Ekonomik ve sosyal güvenceden yoksun bırakılmayı, yoksullaşmayı, güvencesiz- kayıt dışı çalıştırılarak sömürülmeyi, dünyanın bakımı da dahil tüm bakım yüklerini karşılıksız olarak yüklenmek zorunda görülmeyi, şiddet ve istismar tehdidi altında yaşamayı reddediyor, Haklarımıza ve hayatlarımıza sahip çıkıyor, emeğimiz, bedenimiz ve kimliğimiz üzerindeki binlerce yıllık erkek egemen sömürü düzenine karşı Mücadelede Birleşiyoruz!
Her gün erkek devlet şiddetiyle katledilen kadınlar için Mücadelede Birleşiyoruz! Sermayeye, ranta, savaşa aktarılan bütçeye karşı toplumsal cinsiyete duyarlı bütçe hakkımıza sahip çıkmak için Mücadelede Birleşiyoruz!
Depremin üzerinden iki yıl geçmesine rağmen hala inşa edilmeyen kentlerde yaşayan kadınlar için Mücadelede Birleşiyoruz!
Dünyada yükselen göçmen düşmanlığına, savaşlara, ırkçılığa karşı Mücadelede Birleşiyoruz!
Ne giyeceğimizi, nasıl doğuracağımızı, nasıl yaşayacağımızı, erkeğe biat ve itaat etmemizi dayatarak bize sınır çizenlere karşı Mücadelede Birleşiyoruz! Nefret söylemini yaygınlaştıran aileci politikalarınıza, LGBTİ+’lara açıktan saldıranlara karşı Mücadelede Birleşiyoruz! İstanbul Sözleşmesi’nin fesih kararının geri çekilmesi 6284 Sayılı Yasa’nın etkin uygulanması için Mücadelede Birleşiyoruz!
Çocuklara yönelik şiddeti önlemeye yönelik Lanzarote Sözleşmesi’nin gereğinin yerine getirilmesi için Mücadelede Birleşiyoruz!
Çalışma yaşamında şiddet ve tacizin önlenmesine dönük ILO’nun 190Sayılı Sözleşmesi’ne taraf olunsun ve sözleşme yürürlüğe girsin talebiyle Mücadelede Birleşiyoruz!

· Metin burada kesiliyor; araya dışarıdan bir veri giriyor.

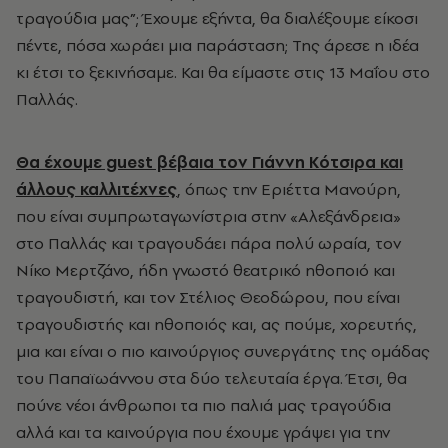
τραγούδια μας”; Έχουμε εξήντα, θα διαλέξουμε είκοσι
πέντε, πόσα χωράει μια παράσταση; Της άρεσε η ιδέα
κι έτσι το ξεκινήσαμε. Και θα είμαστε στις 13 Μαΐου στο
Παλλάς.
Θα έχουμε guest βέβαια τον Γιάννη Κότσιρα και
άλλους καλλιτέχνες
, όπως την Εριέττα Μανούρη,
που είναι συμπρωταγωνίστρια στην «Αλεξάνδρεια»
στο Παλλάς και τραγουδάει πάρα πολύ ωραία, τον
Νίκο Μερτζάνο, ήδη γνωστό θεατρικό ηθοποιό και
τραγουδιστή, και τον Στέλιος Θεοδώρου, που είναι
τραγουδιστής και ηθοποιός και, ας πούμε, χορευτής,
μια και είναι ο πιο καινούργιος συνεργάτης της ομάδας
του Παπαϊωάννου στα δύο τελευταία έργα. Έτσι, θα
πούνε νέοι άνθρωποι τα πιο παλιά μας τραγούδια
αλλά και τα καινούργια που έχουμε γράψει για την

İşsizliğe, yoksulluğa, güvencesizliğe, KHK’lerle gasp edilen çalışma hakkımıza karşı Mücadelede Birleşiyoruz! Ölüme karşı yaşamı, savaşa karşı barışı savunmak için Ölüme karşı yaşamı, savaşa karşı barışı savunmak için Mücadelede Birleşiyoruz!
Kayyumlarla gasp edilen seçme seçilme hakkına dönük saldırılar son bulsun, seçilmiş belediye başkanları/eş başkanları kentleri yönetmeye devam etsin demek için Mücadelede Birleşiyoruz!
Hayatı hiçe sayarak hayvan katlini yasalaştıran, rant uğruna doğayı talan etmeye devam edenlere karşı Mücadelede Birleşiyoruz!
Her türlü yasağa ve baskıya karşı eşitlik, laiklik ve özgürlük için Mücadelede Birleşiyoruz!
Bizler dünyanın dört bir yanındaki kadınlar; emeğimiz, bedenimiz, kimliğimiz için işyerlerimizde, evlerimizde, sokaklarda ve yaşamın her alanında savaşa, şiddete, yoksulluğa karşı haklarımız ve hayatlarımız için mücadelede birleşeceğiz! Taleplerimizde ısrarcı, mücadelede kararlıyız!